2. After the allocation has been created with core isolation ssh to the node <node_name> as the user who created the allocation:

   $ ssh <node_name>
   

   POSSIBLE FAILURES

   • The /etc/pam.d/csm/activelist was not populated with <user_name>.

     • Verify the allocation is currently active:

       csm_allocation_query_active_all | grep "allocation_id.* <allocation_id>$"

       If the allocation is not currently active attempt to recreate the allocation.

     • Login to <node_name> as root and check to see if the user is on the activelist:

       $ ssh <node_name> -l root "grep <user_name> /etc/pam.d/csm/activelist"
       

       If the user is not present and the allocation create is functioning this may be a CSM bug, open a defect to the CSM team.

3. Check the cgroup of the user’s ssh session.

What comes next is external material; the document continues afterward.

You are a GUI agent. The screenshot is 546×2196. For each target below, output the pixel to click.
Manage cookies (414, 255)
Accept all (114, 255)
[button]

   $ cat /proc/self/cgroup
   11:blkio:/
   10:memory:/allocation_<allocation_id>
   9:hugetlb:/
   8:devices:/allocation_<allocation_id>
   7:freezer:/
   6:cpuset:/allocation_<allocation_id>
   5:net_prio,net_cls:/
   4:perf_event:/
   3:cpuacct,cpu:/allocation_<allocation_id>
   2:pids:/
   1:name=systemd:/user.slice/user-9999137.slice/session-3957.scope
   

   Above is an example of a properly configured cgroup. The user should be in an allocation cgroup for the memory, devices, cpuacct and cpuset groups.

   POSSIBLE FAILURES

   • The user is only in the cpuset:/csm_system cgroup This generally indicates that the libcsmpam.so module was not added in the correct location or is disabled.

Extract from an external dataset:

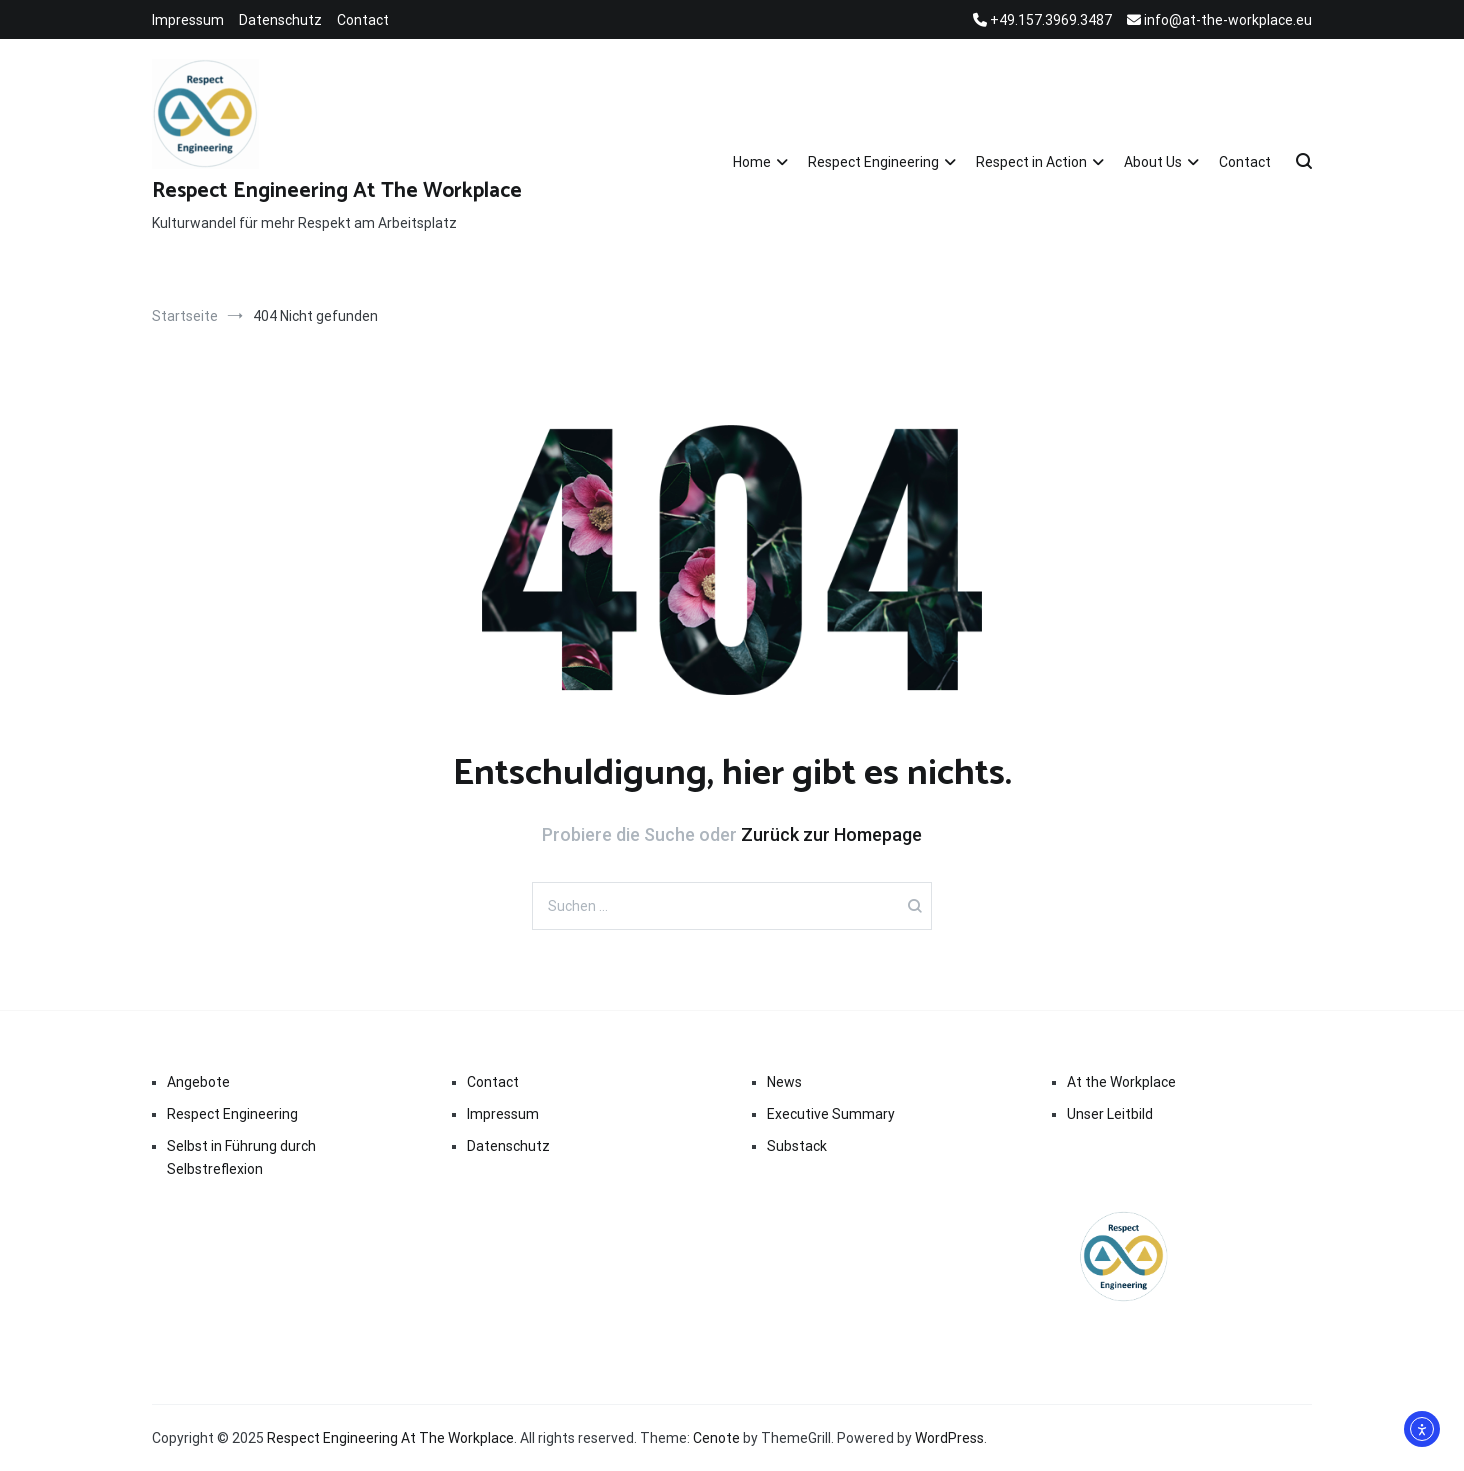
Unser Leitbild (1110, 1114)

     Refer to the quick start at the top of this document for more details.

   • The user is in the cpuset:/ cgroup. Indicates that core isolation was not performed, verify core isolation is enabled in the allocation create step.

4. Any further issues are beyond the scope of this troubleshooting document, contacting the CSM team or opening a new issue is the recommended course of action.

Users Without Access Being Given Access

If a user who doesn’t have access is capable of logging into a node configured with the pam library perform the following steps:

1. Verify that the following lines are uncommented in /etc/pam.d/sshd

   account    required     libcsmpam.so
   session    required     libcsmpam.so
   

2. Verify that account required libcsmpam.so is located above account include password-auth

3. Verify that session required libcsmpam.so is located after the other session modules.

4. Verify that a “csm_cgroup_login[.*]; User not authorized” entry is present in /var/log/ibm/csm/csm_compute.log

5. Any further issues are beyond the scope of this troubleshooting document, contacting the CSM team or opening a new issue is the recommended course of action.